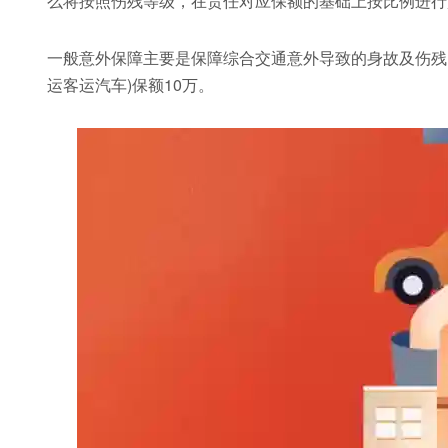
么将按照伤残等级，在责任对应保额的基础上按比例进行
一般意外保障主要是保障综合交通意外导致的身故及伤残：航
运客运汽车)保额10万。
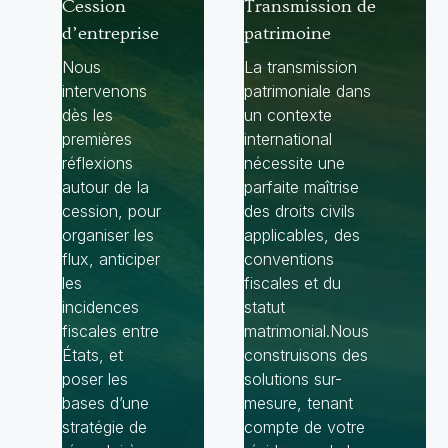
Cession
Transmission de
d’entreprise
patrimoine
Nous
La transmission
intervenons
patrimoniale dans
dès les
un contexte
premières
international
réflexions
nécessite une
autour de la
parfaite maîtrise
cession, pour
des droits civils
organiser les
applicables, des
flux, anticiper
conventions
les
fiscales et du
incidences
statut
fiscales entre
matrimonial.Nous
États, et
construisons des
poser les
solutions sur-
bases d’une
mesure, tenant
stratégie de
compte de votre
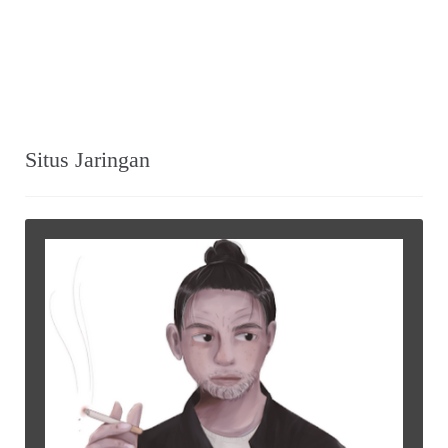
Situs Jaringan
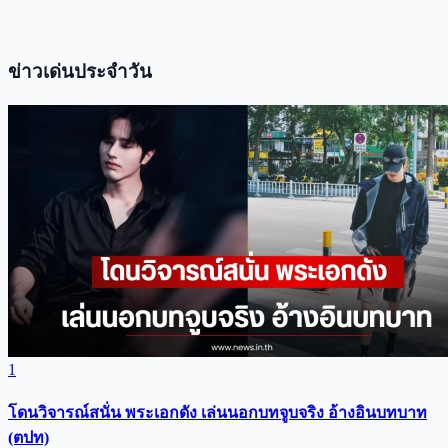
ข่าวเด่นประจำวัน
1
โดนวิจารณ์สนั่น พระเอกดัง เล่นนอกบทจูบจริง อ้างอินบทบาท
(ตปท)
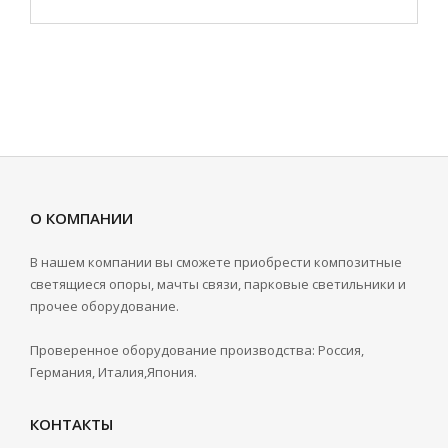
О КОМПАНИИ
В нашем компании вы сможете приобрести композитные
светящиеся опоры, мачты связи, парковые светильники и
прочее оборудование.
Проверенное оборудование производства: Россия,
Германия, Италия,Япония.
КОНТАКТЫ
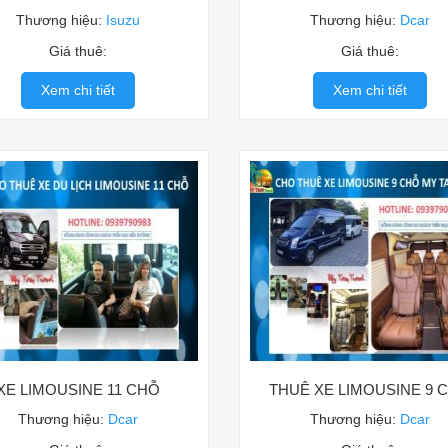
Thương hiệu:
Isuzu
Thương hiệu:
Dcar
Giá thuê:
Giá thuê:
Xem chi tiết
Xem chi tiết
XE LIMOUSINE 11 CHỖ
THUÊ XE LIMOUSINE 9 
Thương hiệu:
Dcar
Thương hiệu:
Dcar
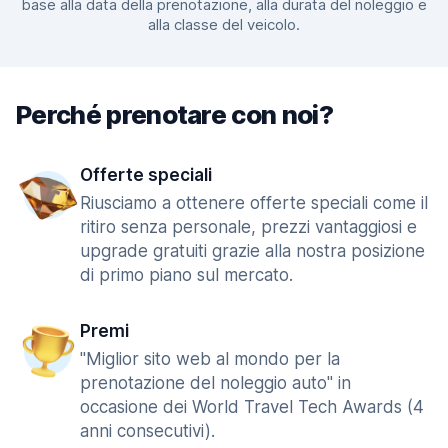
base alla data della prenotazione, alla durata del noleggio e
alla classe del veicolo.
Perché prenotare con noi?
Offerte speciali
Riusciamo a ottenere offerte speciali come il
ritiro senza personale, prezzi vantaggiosi e
upgrade gratuiti grazie alla nostra posizione
di primo piano sul mercato.
Premi
"Miglior sito web al mondo per la
prenotazione del noleggio auto" in
occasione dei World Travel Tech Awards (4
anni consecutivi).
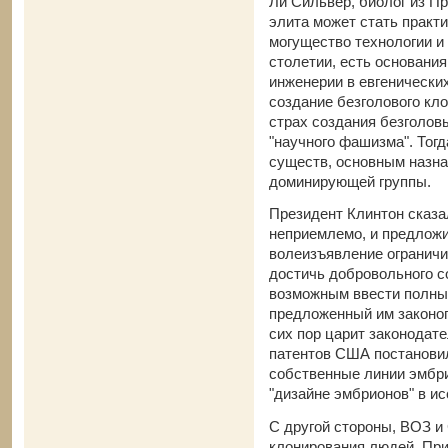
Ли Сильвер, биолог из Пр
элита может стать практ
могущество технологии и
столетии, есть основания
инженерии в евгенически
создание безголового кло
страх создания безголовы
"научного фашизма". Тог
существ, основным назн
доминирующей группы.
Президент Клинтон сказа
неприемлемо, и предложил
волеизъявление огранич
достичь добровольного с
возможным ввести полный
предложенный им законопр
сих пор царит законодат
патентов США постановил
собственные линии эмбри
"дизайне эмбрионов" в и
С другой стороны, ВОЗ и
клонирования людей. Пр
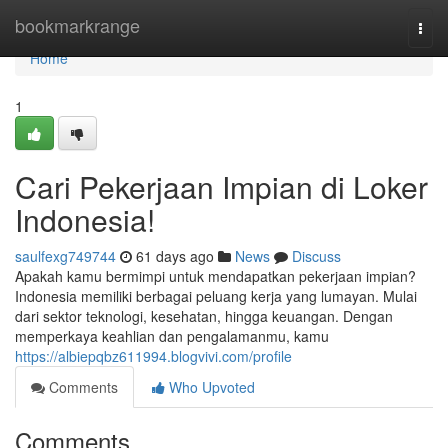
Home
bookmarkrange
Togg
navi
Home
1
Cari Pekerjaan Impian di Loker
Indonesia!
saulfexg749744
61 days ago
News
Discuss
Apakah kamu bermimpi untuk mendapatkan pekerjaan impian?
Indonesia memiliki berbagai peluang kerja yang lumayan. Mulai
dari sektor teknologi, kesehatan, hingga keuangan. Dengan
memperkaya keahlian dan pengalamanmu, kamu
https://albiepqbz611994.blogvivi.com/profile
Comments
Who Upvoted
Comments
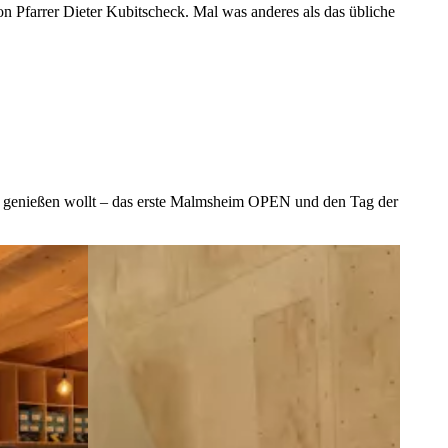
n Pfarrer Dieter Kubitscheck. Mal was anderes als das übliche
how genießen wollt – das erste Malmsheim OPEN und den Tag der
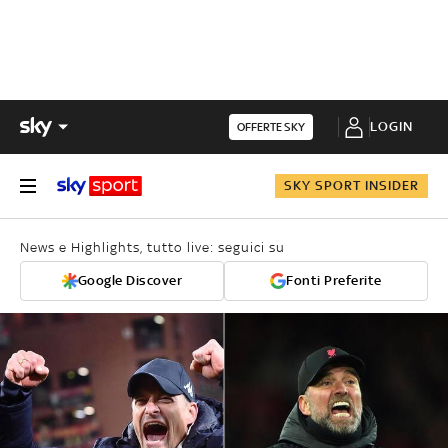
LOGIN
OFFERTE SKY
SKY SPORT INSIDER
News e Highlights, tutto live: seguici su
Google Discover
Fonti Preferite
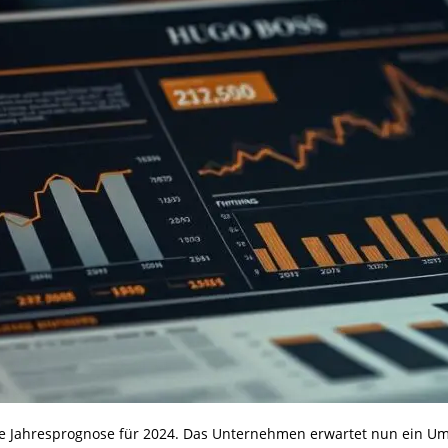
re Jahresprognose für 2024. Das Unternehmen erwartet nun ein 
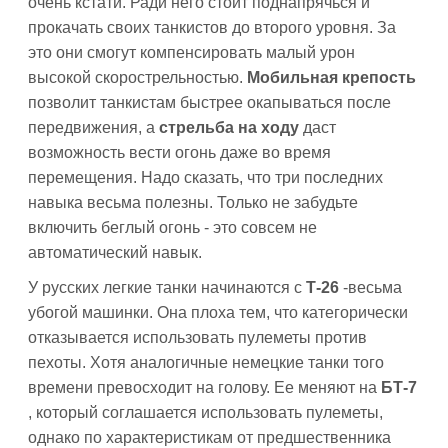
очень кстати. Ради него стоит поднапрячься и
прокачать своих танкистов до второго уровня. За
это они смогут компенсировать малый урон
высокой скорострельностью.
Мобильная крепость
позволит танкистам быстрее окапываться после
передвижения, а
стрельба на ходу
даст
возможность вести огонь даже во время
перемещения. Надо сказать, что три последних
навыка весьма полезны. Только не забудьте
включить беглый огонь - это совсем не
автоматический навык.
У русских легкие танки начинаются с
Т-26
-весьма
убогой машинки. Она плоха тем, что категорически
отказывается использовать пулеметы против
пехоты. Хотя аналогичные немецкие танки того
времени превосходит на голову. Ее меняют на
БТ-7
, который соглашается использовать пулеметы,
однако по характеристикам от предшественника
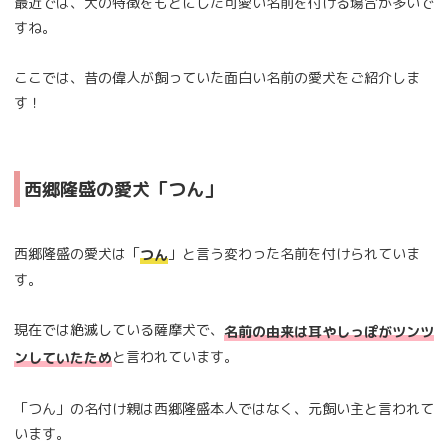
最近では、犬の特徴をもとにした可愛い名前を付ける場合が多いで
すね。
ここでは、昔の偉人が飼っていた面白い名前の愛犬をご紹介しま
す！
西郷隆盛の愛犬「つん」
西郷隆盛の愛犬は「
」と言う変わった名前を付けられていま
つん
す。
現在では絶滅している薩摩犬で、
名前の由来は耳やしっぽがツンツ
と言われています。
ンしていたため
「つん」の名付け親は西郷隆盛本人ではなく、元飼い主と言われて
います。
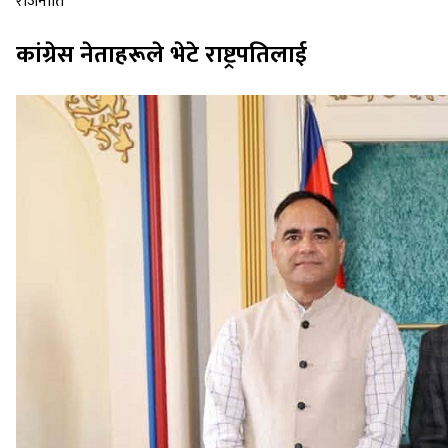
राजनीति
कांग्रेस नेताहरूले भेटे राष्ट्रपतिलाई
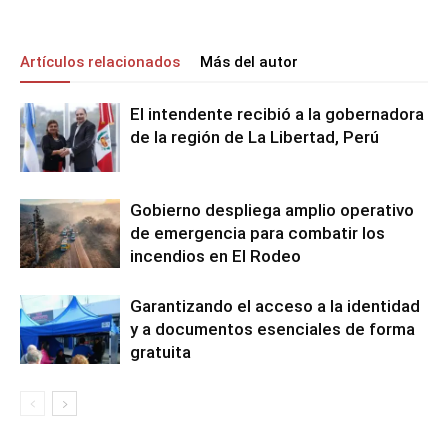
Artículos relacionados
Más del autor
El intendente recibió a la gobernadora
de la región de La Libertad, Perú
Gobierno despliega amplio operativo
de emergencia para combatir los
incendios en El Rodeo
Garantizando el acceso a la identidad
y a documentos esenciales de forma
gratuita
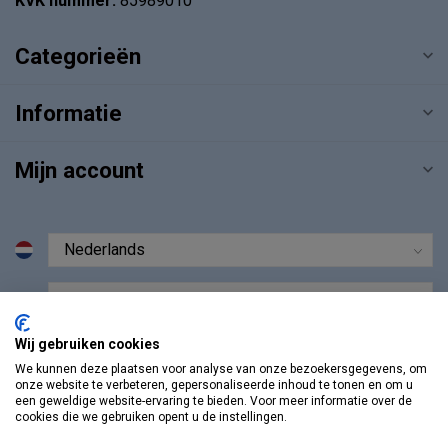
KVK nummer:
85989010
Categorieën
Informatie
Mijn account
€
Wij gebruiken cookies
We kunnen deze plaatsen voor analyse van onze bezoekersgegevens, om
onze website te verbeteren, gepersonaliseerde inhoud te tonen en om u
een geweldige website-ervaring te bieden. Voor meer informatie over de
cookies die we gebruiken opent u de instellingen.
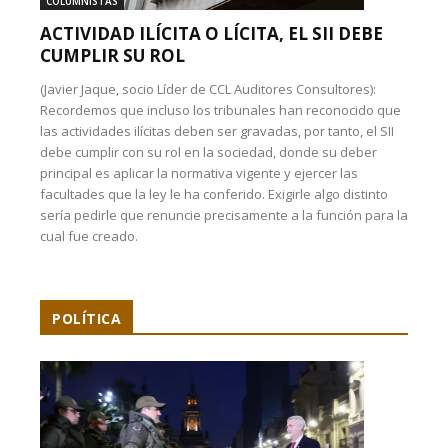
COLUMNISTAS
ACTIVIDAD ILÍCITA O LÍCITA, EL SII DEBE
CUMPLIR SU ROL
(Javier Jaque, socio Líder de CCL Auditores Consultores):
Recordemos que incluso los tribunales han reconocido que
las actividades ilícitas deben ser gravadas, por tanto, el SII
debe cumplir con su rol en la sociedad, donde su deber
principal es aplicar la normativa vigente y ejercer las
facultades que la ley le ha conferido. Exigirle algo distinto
sería pedirle que renuncie precisamente a la función para la
cual fue creado.
POLÍTICA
════════
*Work to be completed*:
Go through the listing above, and whenever a line holds the word "Indonesia", copy it.

*Reply*:
Indonesia!
Indonesia memiliki berbagai peluang kerja yang lumayan. Mulai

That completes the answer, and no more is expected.